During a two-month visit to the Centre earlier this year, Jozef worked with ECMWF scientists to adapt the scheme to the requirements of the IFS.
Motivation
The IFS employs different numerical schemes to solve the equations describing atmospheric dynamics in the horizontal and in the vertical.
Numerical weather prediction covers the Earth in a grid and makes forecasts for each grid point. Those points are about 9 km apart in ECMWF’s highest-resolution forecasts (HRES). The grid also extends in the vertical, where the atmosphere is divided into 137 levels in HRES. Limited-area models use a finer grid over specific regions to enable more detailed forecasts for those regions.
The vertical scheme uses a finite-element discretisation method. It is known by the acronym VFE (vertical finite element) and was implemented in the IFS in 2002.
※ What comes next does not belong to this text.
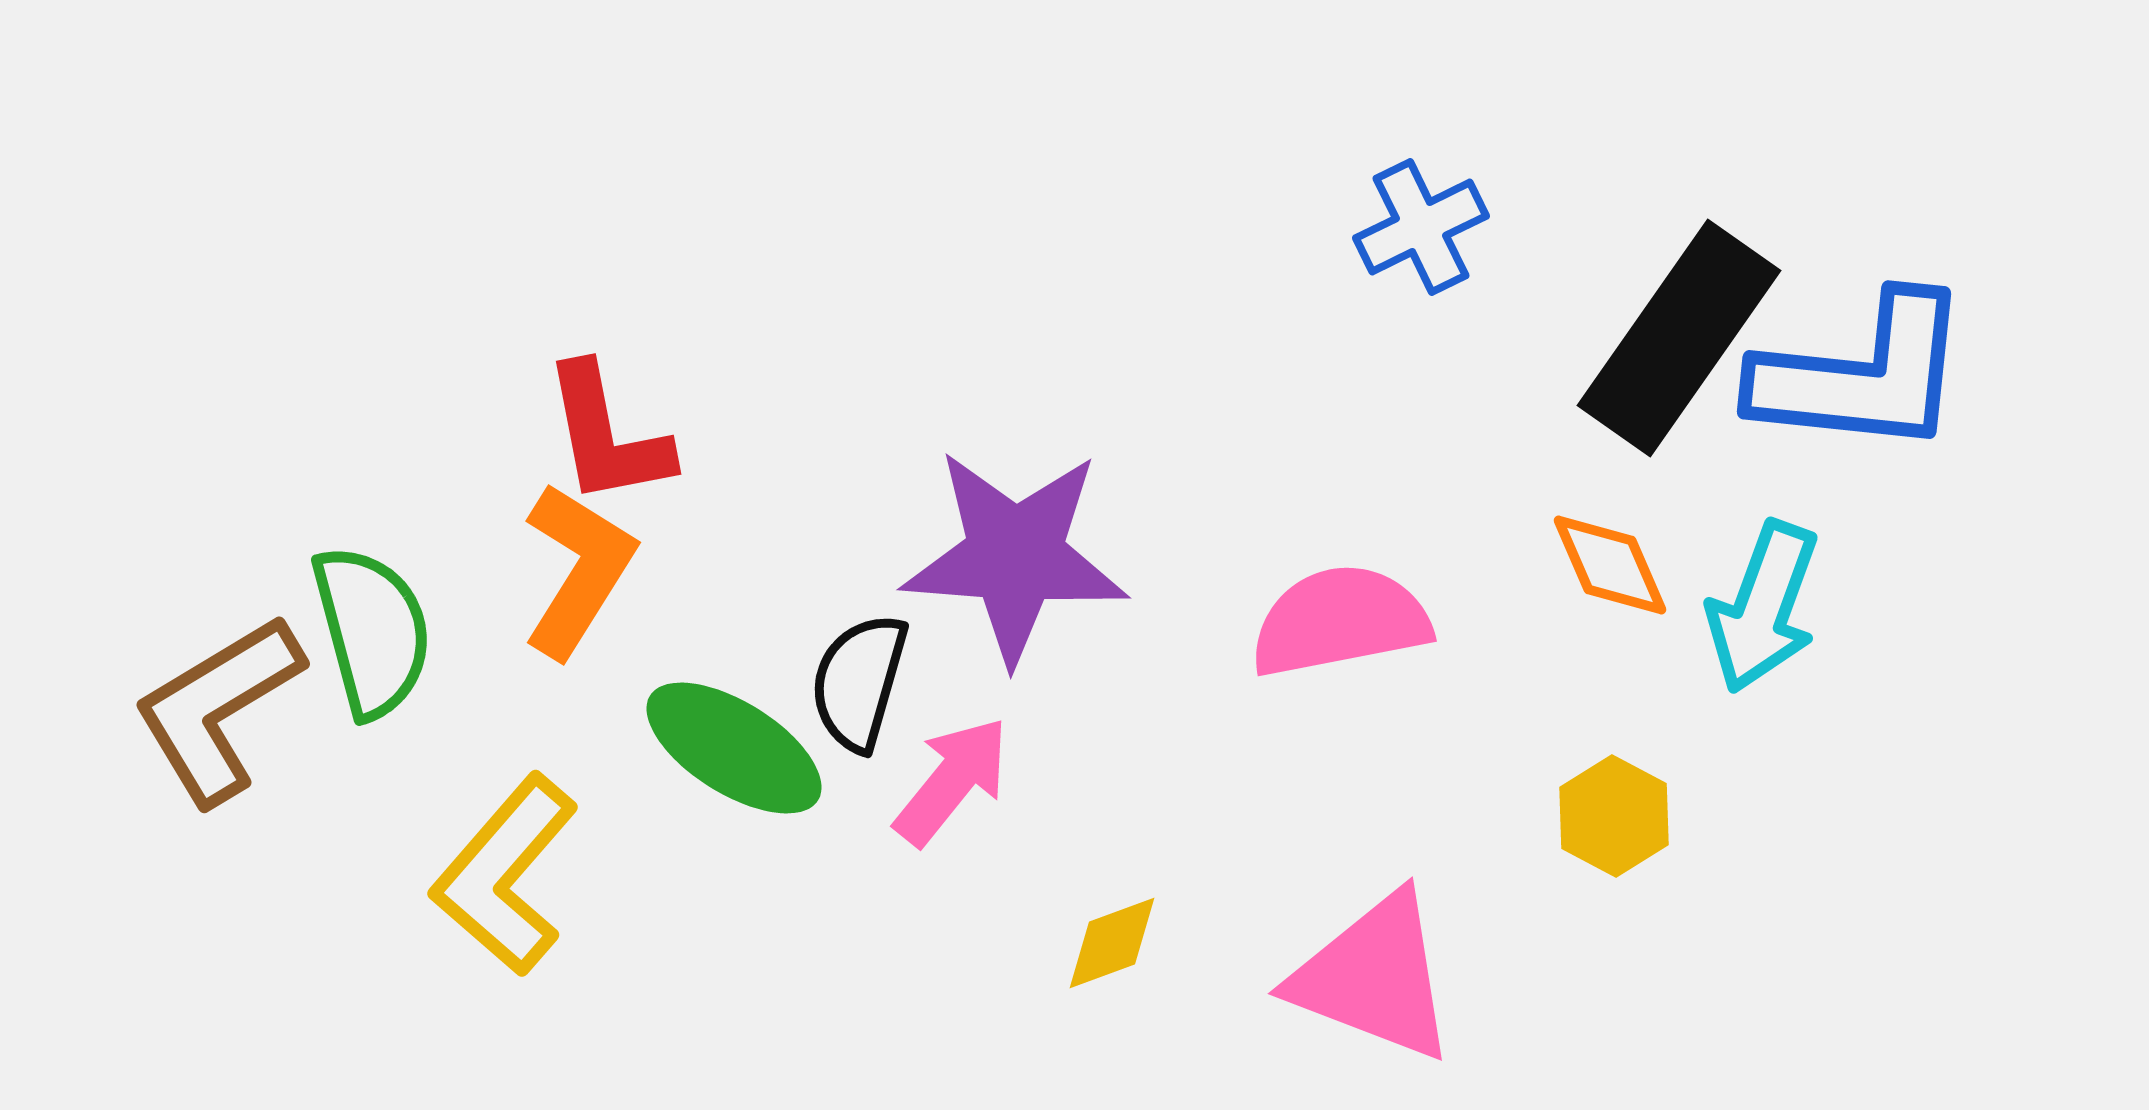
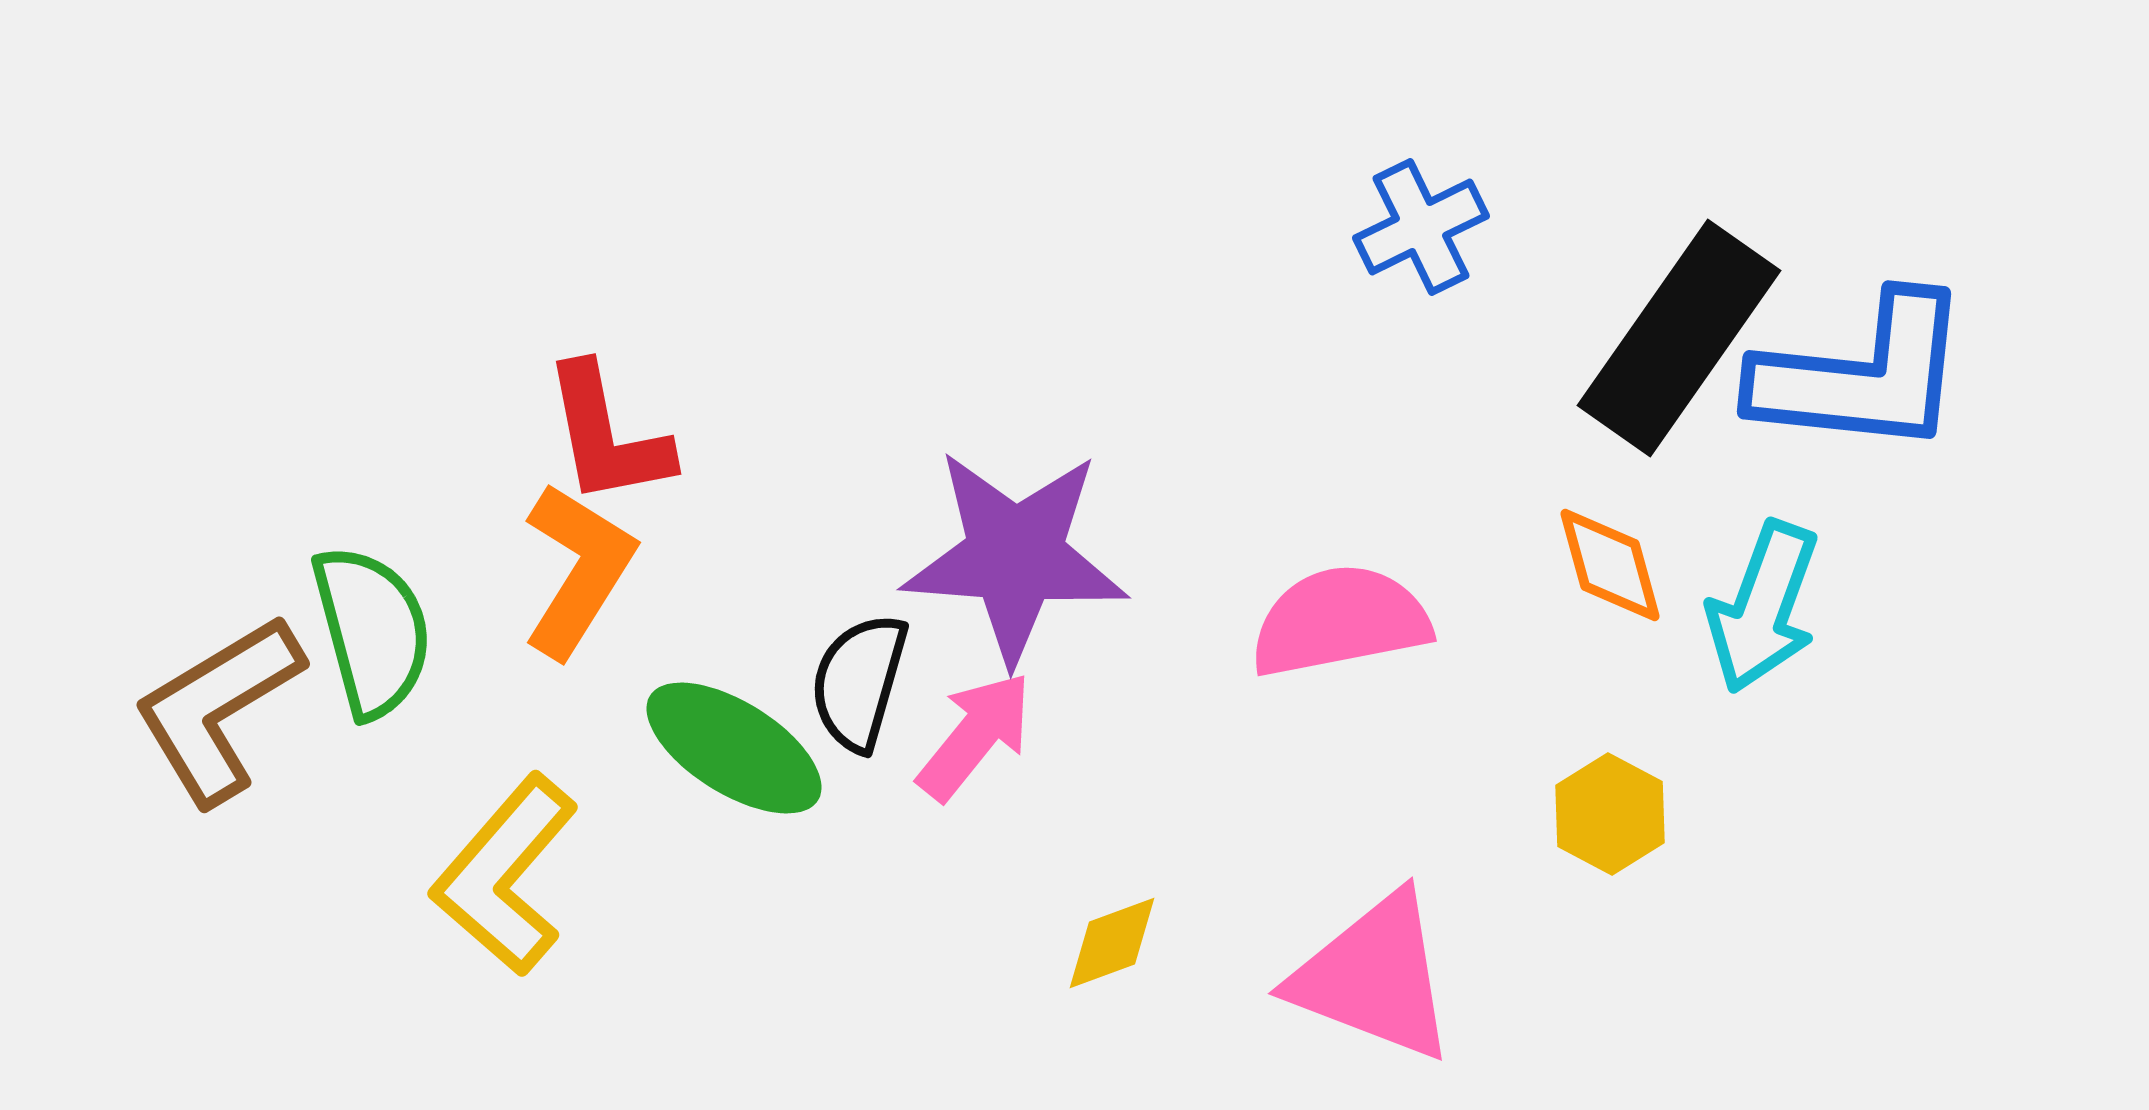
orange diamond: rotated 8 degrees clockwise
pink arrow: moved 23 px right, 45 px up
yellow hexagon: moved 4 px left, 2 px up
The VFE works very well with the vertical grid spacings currently used in the IFS, which range from tens of metres near the ground to several kilometres near the model top. But there are several reasons why ECMWF was looking to review the VFE:
- A new scheme might offer greater flexibility in the chosen accuracy in the vertical
- A new scheme might be better suited for reduced precision in calculations at the same level of accuracy, thus saving on computational cost
- A new scheme may be needed at future higher resolutions, at which the ‘hydrostatic assumption’ is no longer valid, i.e. the assumption that the decrease of pressure with height is balanced by the downward-directed gravitational pull of the Earth.
“Developing a new numerical scheme is difficult and time-consuming,” says ECMWF scientist Filip Váňa, who worked with Jozef on adapting the new scheme. “We were therefore keen to follow up on the work carried out in this field in the limited-area modelling community in our Member States.”
Successful collaboration
Jozef confirms that developing the new VFE for the limited-area modelling community was a major undertaking.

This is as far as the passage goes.